Tue. Sep 14th, 2021

Testing Industrial Hoses

Testing hose assemblies is crucial for health and safety. Hose assemblies that have a leak are a danger to yourself and your staff, and can be the root of environmental issues like contamination. 

Testing your hose assemblies is also beneficial from a financial perspective – the loss of production due to a damaged hose failing can be very costly indeed. Making sure they are all in a sound working condition will mean that functions will run interrupted. 

There are a range of different testing methods available, and whichever you choose will depend on the unit you are testing and the style of hose in use. Hose testing methods include:

Hydrostatic Testing

This type of test involves filling a unit with water and raising the pressure to a pre-specified limit, usually 1.5x the maximum working pressure. It is then held at this pressure for a set amount of time, testing the integrity.

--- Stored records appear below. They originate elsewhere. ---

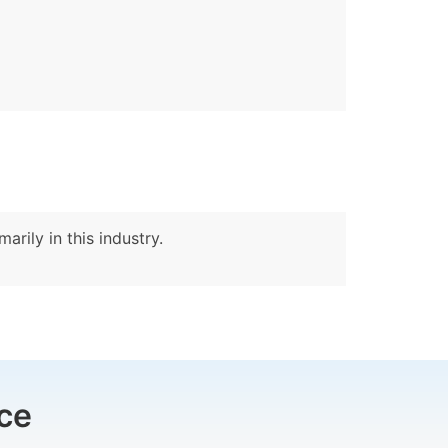
arily in this industry.
ce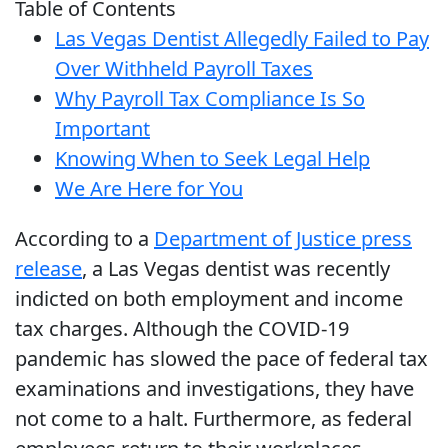
Table of Contents
Las Vegas Dentist Allegedly Failed to Pay
Over Withheld Payroll Taxes
Why Payroll Tax Compliance Is So
Important
Knowing When to Seek Legal Help
We Are Here for You
According to a
Department of Justice press
release
, a Las Vegas dentist was recently
indicted on both employment and income
tax charges. Although the COVID-19
pandemic has slowed the pace of federal tax
examinations and investigations, they have
not come to a halt. Furthermore, as federal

Electric Continuity Testing

In certain applications, an electrical bond is required between the ends of hose assemblies to avoid static build up. To achieve this, conductive material is incorporated within the hose. 

Visual Inspection

A visual inspection is very simple, using the human eye to check the hose for any damage or defects. 

Internal Inspections

A hose assembly could pass a visual inspection and a hydrostatic test. But still have imperfections in the internal structure. These imperfections could have the potential to cause hose failure. 

The only way to find these would be through an internal inspection using videoscope technology. This uses a powerful light source, HD video, magnifiers and a laser measurement system. 

Nitrogen Testing

A nitrogen test involves using, you guessed it, the element Nitrogen to test for any small holes in a hose.

Before the test, you will want to carry out a visual inspection and seal the hose where there is any damage. The hose assembly can then be hooked up to a test rig, where nitrogen is pumped through the hose and back into the rig. In the chamber surrounding the hose, the air will be tested for Nitrogen, and if any is present, it indicates a small leak. 

Helium Testing

Helium, similar to Nitrogen testing, tests for small leaks in a hose assembly. However, due to helium’s genetic makeup, and the fact that it is a very rare gas in the atmosphere, extremely small holes can be detected.